YOUR GOAL:
Among the entries below, one stretch runs from the line that contains "ap berikhtiar untuk" through the line that contains "JE SUIS INTÉRESSÉ!". Repeat that stretch exactly, ends included, and only that.

DATA TO EXAMINE:
━━━━━━━━━━━━━━━━━━━━

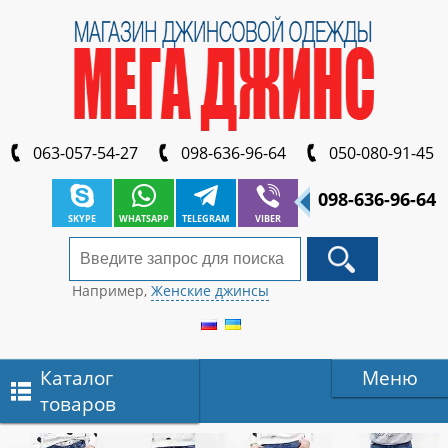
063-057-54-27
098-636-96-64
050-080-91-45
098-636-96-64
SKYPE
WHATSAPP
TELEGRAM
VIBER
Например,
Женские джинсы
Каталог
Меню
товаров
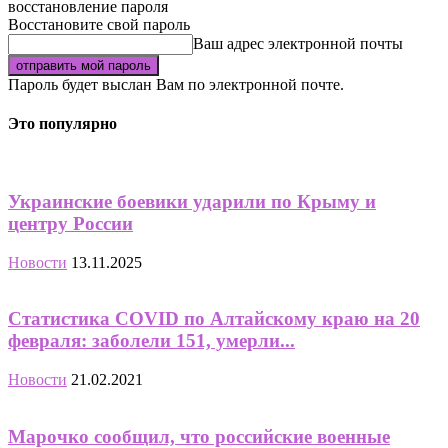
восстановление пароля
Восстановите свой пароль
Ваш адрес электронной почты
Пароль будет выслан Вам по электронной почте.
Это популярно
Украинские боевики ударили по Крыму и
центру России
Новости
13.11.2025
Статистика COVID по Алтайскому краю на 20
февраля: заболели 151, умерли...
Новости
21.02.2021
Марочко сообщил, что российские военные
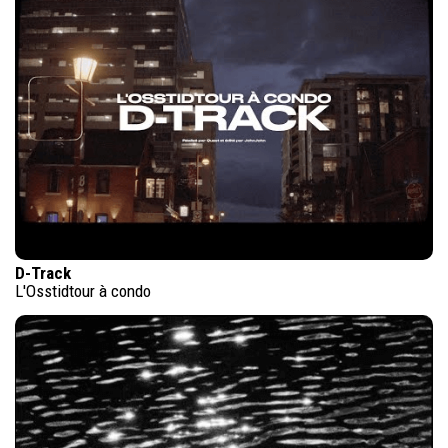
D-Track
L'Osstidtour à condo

━━━━━━━━━━━━━━━━━━━━

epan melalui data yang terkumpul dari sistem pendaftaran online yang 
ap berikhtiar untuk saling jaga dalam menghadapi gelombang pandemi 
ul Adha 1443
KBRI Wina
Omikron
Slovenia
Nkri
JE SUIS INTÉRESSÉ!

━━━━━━━━━━━━━━━━━━━━

THE COMPLETED TASK:
ap berikhtiar untuk saling jaga dalam menghadapi gelombang pandemi 
ul Adha 1443
KBRI Wina
Omikron
Slovenia
Nkri
JE SUIS INTÉRESSÉ!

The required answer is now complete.